Ensemble Learning Based Stock Market Prediction Enhanced with Sentiment Analysis

Sivri M. S., Üstündağ A., Korkmaz B. S.

International Conference on Intelligent and Fuzzy Systems, INFUS 2021, İstanbul, Turkey, 24 - 26 August 2021, vol.308, pp.446-454 identifier

  • Publication Type: Conference Paper / Full Text
  • Volume: 308
  • Doi Number: 10.1007/978-3-030-85577-2_53
  • City: İstanbul
  • Country: Turkey
  • Page Numbers: pp.446-454
  • Keywords: Ensemble learning, Feature selection, Sentiment analysis, Stock Market Prediction
  • Istanbul Technical University Affiliated: Yes


© 2022, The Author(s), under exclusive license to Springer Nature Switzerland AG.Besides technical and fundamental analysis, machine learning and sentiment analysis obtained from non-structural news and comments have been studied extensively in financial market prediction in recent years. It is still uncertain how to combine predictions from news, sentiment scores or financial data. In this study, we provide a methodology to achieve this issue. Besides the methodology, this study differs from previous studies in terms of data coverage and used models in both sentiment analysis and prediction. Our study consists of weekly predictions by ensemble learning and feature selection methods using 683 variables for stocks traded in the Borsa Istanbul 30 index.
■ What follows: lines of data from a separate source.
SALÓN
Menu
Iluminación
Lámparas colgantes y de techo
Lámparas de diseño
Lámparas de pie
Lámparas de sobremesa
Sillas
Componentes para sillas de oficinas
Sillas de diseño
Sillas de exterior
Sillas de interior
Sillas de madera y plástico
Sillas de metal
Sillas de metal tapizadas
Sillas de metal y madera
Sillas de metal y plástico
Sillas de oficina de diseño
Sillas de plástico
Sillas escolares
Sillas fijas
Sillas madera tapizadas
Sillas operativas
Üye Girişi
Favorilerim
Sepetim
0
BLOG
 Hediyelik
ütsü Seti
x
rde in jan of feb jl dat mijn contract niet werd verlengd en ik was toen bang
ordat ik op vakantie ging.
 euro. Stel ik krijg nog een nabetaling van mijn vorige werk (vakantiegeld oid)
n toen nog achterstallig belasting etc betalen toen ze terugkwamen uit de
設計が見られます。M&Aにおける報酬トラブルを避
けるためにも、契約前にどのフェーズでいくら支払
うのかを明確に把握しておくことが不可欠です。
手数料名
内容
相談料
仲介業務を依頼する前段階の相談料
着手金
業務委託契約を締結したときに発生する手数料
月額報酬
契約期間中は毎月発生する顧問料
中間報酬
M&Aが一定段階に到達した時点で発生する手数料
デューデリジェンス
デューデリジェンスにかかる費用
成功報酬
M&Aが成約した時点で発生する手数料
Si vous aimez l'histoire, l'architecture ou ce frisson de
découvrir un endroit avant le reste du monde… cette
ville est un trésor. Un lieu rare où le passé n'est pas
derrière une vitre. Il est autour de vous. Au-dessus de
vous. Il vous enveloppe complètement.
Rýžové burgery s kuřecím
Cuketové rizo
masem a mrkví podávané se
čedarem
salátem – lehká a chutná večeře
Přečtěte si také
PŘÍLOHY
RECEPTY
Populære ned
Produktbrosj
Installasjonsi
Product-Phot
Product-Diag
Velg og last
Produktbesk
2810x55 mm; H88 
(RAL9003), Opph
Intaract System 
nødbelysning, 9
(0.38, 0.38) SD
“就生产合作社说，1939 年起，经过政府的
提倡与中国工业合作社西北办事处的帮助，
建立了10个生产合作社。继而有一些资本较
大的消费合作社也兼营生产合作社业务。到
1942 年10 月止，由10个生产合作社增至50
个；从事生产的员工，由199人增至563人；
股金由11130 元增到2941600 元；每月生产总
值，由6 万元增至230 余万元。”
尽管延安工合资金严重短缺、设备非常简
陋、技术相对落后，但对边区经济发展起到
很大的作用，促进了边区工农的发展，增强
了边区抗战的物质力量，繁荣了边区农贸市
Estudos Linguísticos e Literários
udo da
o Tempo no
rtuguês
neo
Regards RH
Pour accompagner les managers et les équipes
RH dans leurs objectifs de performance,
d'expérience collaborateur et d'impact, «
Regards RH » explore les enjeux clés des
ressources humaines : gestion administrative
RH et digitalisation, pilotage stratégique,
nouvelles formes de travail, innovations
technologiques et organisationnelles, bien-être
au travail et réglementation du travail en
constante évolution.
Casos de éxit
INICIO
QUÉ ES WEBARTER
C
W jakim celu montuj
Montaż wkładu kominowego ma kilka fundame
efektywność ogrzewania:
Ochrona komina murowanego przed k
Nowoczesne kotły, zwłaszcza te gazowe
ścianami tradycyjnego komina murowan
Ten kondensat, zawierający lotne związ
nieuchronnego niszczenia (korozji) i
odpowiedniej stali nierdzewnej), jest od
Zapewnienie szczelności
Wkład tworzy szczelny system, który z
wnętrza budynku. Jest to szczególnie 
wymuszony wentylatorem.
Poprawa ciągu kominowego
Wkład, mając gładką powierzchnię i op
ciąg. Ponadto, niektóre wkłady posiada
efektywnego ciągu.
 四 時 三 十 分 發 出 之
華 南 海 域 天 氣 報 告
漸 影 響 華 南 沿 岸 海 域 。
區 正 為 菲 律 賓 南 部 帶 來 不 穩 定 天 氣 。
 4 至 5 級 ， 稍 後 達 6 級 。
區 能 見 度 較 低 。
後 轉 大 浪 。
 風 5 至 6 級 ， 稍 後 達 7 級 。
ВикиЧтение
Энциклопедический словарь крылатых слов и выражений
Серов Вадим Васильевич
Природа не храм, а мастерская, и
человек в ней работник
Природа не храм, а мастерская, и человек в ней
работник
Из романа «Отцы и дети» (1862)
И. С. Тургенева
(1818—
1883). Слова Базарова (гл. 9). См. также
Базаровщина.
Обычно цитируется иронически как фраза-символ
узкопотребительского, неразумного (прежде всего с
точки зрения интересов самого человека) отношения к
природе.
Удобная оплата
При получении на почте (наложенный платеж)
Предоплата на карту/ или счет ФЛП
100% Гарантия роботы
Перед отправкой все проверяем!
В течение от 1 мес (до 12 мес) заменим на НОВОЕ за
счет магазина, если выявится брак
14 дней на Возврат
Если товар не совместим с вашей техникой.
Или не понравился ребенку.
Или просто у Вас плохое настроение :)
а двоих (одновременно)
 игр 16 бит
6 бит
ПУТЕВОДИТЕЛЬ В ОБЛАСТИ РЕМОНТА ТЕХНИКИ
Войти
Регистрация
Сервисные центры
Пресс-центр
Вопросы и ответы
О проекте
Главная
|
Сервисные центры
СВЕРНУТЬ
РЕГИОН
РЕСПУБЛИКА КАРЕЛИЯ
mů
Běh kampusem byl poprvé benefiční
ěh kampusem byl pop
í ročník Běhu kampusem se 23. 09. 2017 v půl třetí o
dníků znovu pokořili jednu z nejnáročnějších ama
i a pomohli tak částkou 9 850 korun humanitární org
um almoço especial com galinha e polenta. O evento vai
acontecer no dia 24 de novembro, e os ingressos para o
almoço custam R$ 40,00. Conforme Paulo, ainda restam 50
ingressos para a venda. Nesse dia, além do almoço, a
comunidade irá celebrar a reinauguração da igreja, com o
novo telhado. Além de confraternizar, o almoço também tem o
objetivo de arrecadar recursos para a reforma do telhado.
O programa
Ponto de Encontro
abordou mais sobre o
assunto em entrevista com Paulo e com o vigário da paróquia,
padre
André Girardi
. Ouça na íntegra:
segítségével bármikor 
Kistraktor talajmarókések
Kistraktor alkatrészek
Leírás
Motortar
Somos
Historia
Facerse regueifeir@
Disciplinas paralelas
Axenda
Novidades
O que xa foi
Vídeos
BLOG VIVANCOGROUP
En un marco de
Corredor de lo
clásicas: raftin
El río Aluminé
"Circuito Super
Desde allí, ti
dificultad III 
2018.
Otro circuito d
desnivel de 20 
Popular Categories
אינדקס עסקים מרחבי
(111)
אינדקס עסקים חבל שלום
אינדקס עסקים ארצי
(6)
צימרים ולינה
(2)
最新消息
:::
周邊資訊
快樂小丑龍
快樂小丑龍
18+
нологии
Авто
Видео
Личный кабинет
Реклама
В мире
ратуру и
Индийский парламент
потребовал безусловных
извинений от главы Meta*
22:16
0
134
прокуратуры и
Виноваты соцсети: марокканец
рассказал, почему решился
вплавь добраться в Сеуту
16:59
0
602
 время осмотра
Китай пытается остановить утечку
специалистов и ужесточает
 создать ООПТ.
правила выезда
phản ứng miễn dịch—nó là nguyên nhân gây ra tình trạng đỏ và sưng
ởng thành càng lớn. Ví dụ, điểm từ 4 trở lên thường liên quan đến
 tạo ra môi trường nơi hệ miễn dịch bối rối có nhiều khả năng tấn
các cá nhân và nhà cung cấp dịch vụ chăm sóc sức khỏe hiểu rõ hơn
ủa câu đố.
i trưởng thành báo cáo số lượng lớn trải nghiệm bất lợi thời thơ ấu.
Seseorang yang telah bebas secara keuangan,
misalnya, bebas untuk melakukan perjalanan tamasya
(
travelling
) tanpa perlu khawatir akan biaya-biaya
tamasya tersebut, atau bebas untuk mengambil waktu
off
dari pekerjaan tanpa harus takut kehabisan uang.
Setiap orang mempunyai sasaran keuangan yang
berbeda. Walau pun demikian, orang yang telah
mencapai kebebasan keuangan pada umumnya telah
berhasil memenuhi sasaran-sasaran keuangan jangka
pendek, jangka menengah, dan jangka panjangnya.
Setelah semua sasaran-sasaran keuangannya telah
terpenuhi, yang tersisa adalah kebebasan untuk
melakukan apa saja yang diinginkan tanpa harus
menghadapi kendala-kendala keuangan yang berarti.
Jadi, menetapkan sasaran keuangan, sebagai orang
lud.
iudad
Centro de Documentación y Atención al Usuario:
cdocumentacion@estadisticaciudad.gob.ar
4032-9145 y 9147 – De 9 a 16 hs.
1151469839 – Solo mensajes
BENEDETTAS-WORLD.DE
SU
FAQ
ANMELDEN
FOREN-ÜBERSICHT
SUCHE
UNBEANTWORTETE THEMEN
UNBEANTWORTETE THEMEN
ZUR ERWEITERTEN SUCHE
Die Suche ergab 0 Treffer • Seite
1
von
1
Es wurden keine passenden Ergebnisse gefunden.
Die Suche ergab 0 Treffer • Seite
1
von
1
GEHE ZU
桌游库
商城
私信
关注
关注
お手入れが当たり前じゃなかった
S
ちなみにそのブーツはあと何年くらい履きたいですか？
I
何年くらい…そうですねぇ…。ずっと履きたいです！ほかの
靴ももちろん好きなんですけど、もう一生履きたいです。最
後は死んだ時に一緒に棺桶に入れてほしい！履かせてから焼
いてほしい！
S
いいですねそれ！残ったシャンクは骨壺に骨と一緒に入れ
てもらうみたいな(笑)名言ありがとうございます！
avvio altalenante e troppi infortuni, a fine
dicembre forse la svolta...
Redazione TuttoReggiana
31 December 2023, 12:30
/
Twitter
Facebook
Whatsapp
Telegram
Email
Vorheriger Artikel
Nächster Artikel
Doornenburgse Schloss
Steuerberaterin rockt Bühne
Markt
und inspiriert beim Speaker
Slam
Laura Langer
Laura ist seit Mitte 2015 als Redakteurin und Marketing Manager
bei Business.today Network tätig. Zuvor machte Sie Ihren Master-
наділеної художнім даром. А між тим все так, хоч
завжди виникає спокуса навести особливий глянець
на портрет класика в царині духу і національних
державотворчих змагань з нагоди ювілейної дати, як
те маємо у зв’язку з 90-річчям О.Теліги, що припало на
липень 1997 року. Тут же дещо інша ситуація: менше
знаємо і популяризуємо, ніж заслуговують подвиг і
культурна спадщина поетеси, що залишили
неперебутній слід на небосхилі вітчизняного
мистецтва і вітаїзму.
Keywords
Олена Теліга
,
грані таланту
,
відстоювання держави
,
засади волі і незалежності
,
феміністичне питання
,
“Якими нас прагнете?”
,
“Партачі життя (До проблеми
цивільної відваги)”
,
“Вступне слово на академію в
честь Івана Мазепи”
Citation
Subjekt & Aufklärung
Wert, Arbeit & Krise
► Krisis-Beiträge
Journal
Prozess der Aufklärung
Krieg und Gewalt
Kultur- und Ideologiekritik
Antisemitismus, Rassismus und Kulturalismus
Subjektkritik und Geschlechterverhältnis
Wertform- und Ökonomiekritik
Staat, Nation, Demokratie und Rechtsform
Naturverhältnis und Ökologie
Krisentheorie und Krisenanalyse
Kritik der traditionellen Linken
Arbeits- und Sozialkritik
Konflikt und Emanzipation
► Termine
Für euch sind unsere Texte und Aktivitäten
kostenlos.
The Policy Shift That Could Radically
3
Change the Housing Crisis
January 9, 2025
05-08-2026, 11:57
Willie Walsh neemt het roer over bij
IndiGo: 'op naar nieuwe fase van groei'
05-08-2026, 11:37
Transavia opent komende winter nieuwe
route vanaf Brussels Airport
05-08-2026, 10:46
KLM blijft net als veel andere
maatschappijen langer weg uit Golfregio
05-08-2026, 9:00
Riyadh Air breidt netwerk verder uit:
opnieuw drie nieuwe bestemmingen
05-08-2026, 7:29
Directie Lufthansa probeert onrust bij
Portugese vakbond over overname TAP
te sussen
In addition, we predicted sentiment scores from news of 18 different sectors and combined both predictions with weighted normalized returns. We used Random Forests, Extreme Gradient Boosting and Light Gradient Boosting Machines of ensemble learning methods for predictions. From the parameters such as training set length, estimation methods, variable selection methods, number of variables, and the number of models in the prediction method, we took the combination that gives the best result. For sentiment scores, tests were performed using BERT, Word2Vec, XLNet and Flair methods. Then, we extracted final sentiment scores from the news. With the proposed trade system, we combined the results obtained from these financial variables and the news sentiment scores. Final results show that we achieved a better performance than both predictions made by using sentiment scores and financial data in terms of weekly return and accuracy.